Außerdem erzählt Ripke, warum er Jürgen Klopp nicht austricksen konnte und warum ihn ein nett gemeintes Angebot Dirk Nowitzki komplett kalt ließ ...

Herr Ripke, früher haben Sie vor allem fotografiert, heute beschäftigen Sie sich beruflich außerdem mit Klamotten und Kochen, einen Podcast machen Sie auch noch. Sie erzählen im Endeffekt Geschichten, haben Sie über Ihre Berufsbezeichnung gesagt. Was war denn Ihre erste Sportgeschichte? Wie ist die Leidenschaft entstanden?

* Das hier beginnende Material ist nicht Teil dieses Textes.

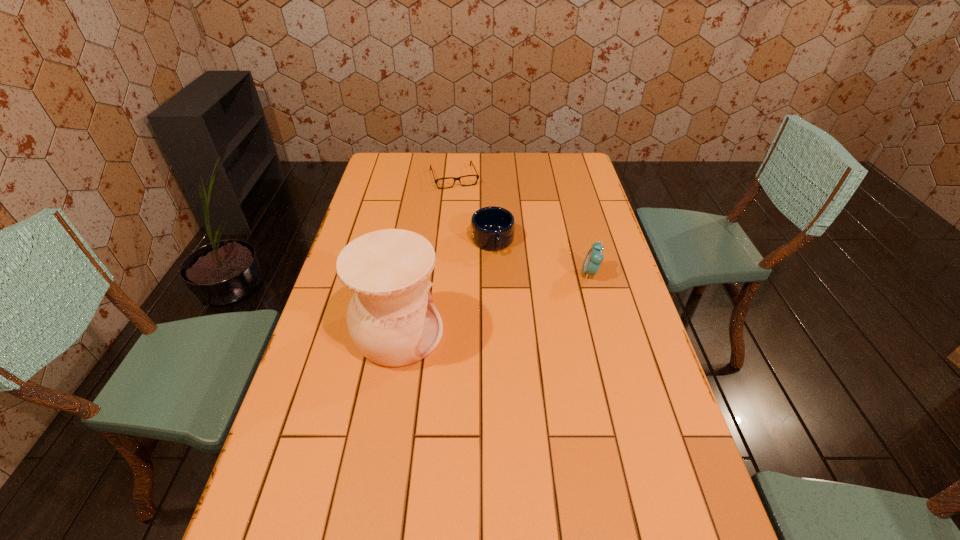 I want to click on object present at the right edge, so click(x=594, y=258).

The image size is (960, 540). I want to click on vacant region at the far edge of the desktop, so click(493, 176).

You are a GUI agent. You are given a task and a screenshot of the screen. Output one action in this format:
    pyautogui.click(x=<x>, y=<y>)
    Task: Click on the free space at the near edge of the desktop
    The image size is (960, 540).
    Given the screenshot: What is the action you would take?
    pyautogui.click(x=582, y=527)

I want to click on free point at the left edge, so click(351, 297).

Where is `vacant space at the right edge of the desktop`? Image resolution: width=960 pixels, height=540 pixels. vacant space at the right edge of the desktop is located at coordinates (608, 228).

The width and height of the screenshot is (960, 540). I want to click on free point at the far left corner, so click(x=377, y=173).

At what (x,y) coordinates should I click in order to perform the action: click on free space at the near left corner of the desktop. Please return your answer as a coordinate pair (x, y). Looking at the image, I should click on [309, 501].

In the image, there is a desktop. Where is `vacant space at the far right corner`? The height and width of the screenshot is (540, 960). vacant space at the far right corner is located at coordinates (552, 166).

The image size is (960, 540). I want to click on empty location between the nearest object and the third shortest object, so click(494, 303).

The width and height of the screenshot is (960, 540). I want to click on vacant region between the third nearest object and the spectacles, so click(473, 209).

Paul Ripke: Tennis hat mich früh geprägt. Ich war vier Jahre lang Balljunge in der Damen-Bundesliga in Heidelberg. Steffi Graf hat in der Nähe gewohnt und bei uns im Klub trainiert. Es war cool, wenn sie mit Andrei Medvedev trainierte und ich auf dem Nebenplatz spielte. Es war auch faszinierend, weil ich einen menschlichen Blickwinkel auf den Weltstar Steffi Graf bekam. Sie hat um die Ecke beim Bäcker Brötchen geholt, diese menschlichen Geschichten haben mich interessiert. Und ich hatte generell meine Helden im Tennis. Ich war ein ganz großer Fan von Andre Agassi, auch Michael Chang fand ich immer geil. Ich mochte seinen Outsider-Style. Pete Sampras war dagegen nicht so mein Fall, er war mir zu kontrolliert. Ich habe alles verfolgt, Tennis war damals eine große Sache für mich.

Aber nicht nur Tennis, Sie sind als Jugendlicher im Nachwuchskader Ski gefahren. Hatten Sie das Zeug zum Star?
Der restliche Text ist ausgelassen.